What about Alexander Gustafsson? He was one-half of one of the greatest fights that the fans had ever seen when he challenged then light heavyweight champion Jon Jones. It was a fight that could have gone either way. The pair appeared to be on track for a rematch. Gustafsson was going to get a second shot, which was scheduled for UFC 178, but he injured his knee and was replaced by Daniel Cormier in a fight that didn’t actually happen until UFC 183. Gustafsson went on to lose his chance at another shot at Jones when he was defeated by Anthony “Rumble” Johnson in January. After Jones defeated Cormier, the surrounding controversy of his failed drug test and trouble with the law ended with the UFC to stripping him of the title and pitting Cormier against Johnson to determine a new champ. Cormier captured the vacant title and defended it against Gustafsson just this past weekend at UFC 192.
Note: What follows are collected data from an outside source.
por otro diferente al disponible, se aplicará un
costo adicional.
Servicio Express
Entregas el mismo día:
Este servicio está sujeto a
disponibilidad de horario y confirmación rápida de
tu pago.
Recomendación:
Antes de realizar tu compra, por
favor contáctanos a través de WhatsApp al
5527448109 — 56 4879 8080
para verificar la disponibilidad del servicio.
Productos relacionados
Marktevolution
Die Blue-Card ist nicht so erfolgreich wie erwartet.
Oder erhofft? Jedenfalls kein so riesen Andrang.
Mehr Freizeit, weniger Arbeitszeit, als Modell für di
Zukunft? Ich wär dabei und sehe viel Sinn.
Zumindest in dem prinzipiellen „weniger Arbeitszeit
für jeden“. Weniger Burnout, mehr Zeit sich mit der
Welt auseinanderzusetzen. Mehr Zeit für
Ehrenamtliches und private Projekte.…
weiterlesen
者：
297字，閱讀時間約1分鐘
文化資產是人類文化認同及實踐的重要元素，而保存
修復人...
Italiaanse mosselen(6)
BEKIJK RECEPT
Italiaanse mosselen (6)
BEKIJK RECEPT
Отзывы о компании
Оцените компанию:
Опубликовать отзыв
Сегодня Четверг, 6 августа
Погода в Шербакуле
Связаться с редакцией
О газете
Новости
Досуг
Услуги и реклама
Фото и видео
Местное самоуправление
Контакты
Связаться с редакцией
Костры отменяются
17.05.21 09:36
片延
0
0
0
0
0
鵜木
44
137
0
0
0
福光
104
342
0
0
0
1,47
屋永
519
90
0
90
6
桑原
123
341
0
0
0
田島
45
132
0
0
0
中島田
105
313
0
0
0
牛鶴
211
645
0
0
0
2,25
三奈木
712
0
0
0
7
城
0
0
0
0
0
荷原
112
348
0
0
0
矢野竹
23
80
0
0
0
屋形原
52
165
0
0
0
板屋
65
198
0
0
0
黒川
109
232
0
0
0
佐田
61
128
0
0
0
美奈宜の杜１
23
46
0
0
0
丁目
Last, but not least, there’s the aforementioned Woodley. Up until a few days ago, Woodley and Hendricks were set to clash to determine who would be the next welterweight title challenger. Many believed that Hendricks should have gotten his trilogy fight with Lawler after their last meeting, but Hendricks took on Matt Brown instead and was victorious. The day of the UFC 192 weigh-ins, which took place last week, Hendricks was rushed to the hospital for weight-cutting health issues. Hendricks was subsequently pulled from the card. Soon after, it was announced that Woodley would be the next contender for the title. But not even hours after Dana White tweeted that “promise,” reports started to flood in about White having second thoughts. And rightfully so, to be honest. What if the title fight between Lawler and Condit goes to a draw like Edgar-Maynard did? What if the fight ends in controversial fashion or in a split decision that prompts a rematch? Is Woodley really going to wait that long? I don’t think so.

Just because a title shot is “promised” or earned, it doesn’t mean that it’s a guarantee. When fighters talk about staying on the sidelines in order to protect that title shot, what if that shot never comes? Those fighters have just neglected their fans, their body and their bank account to wait. Sometimes a fighter must just take the risk, because nothing is life is guaranteed. Or promised.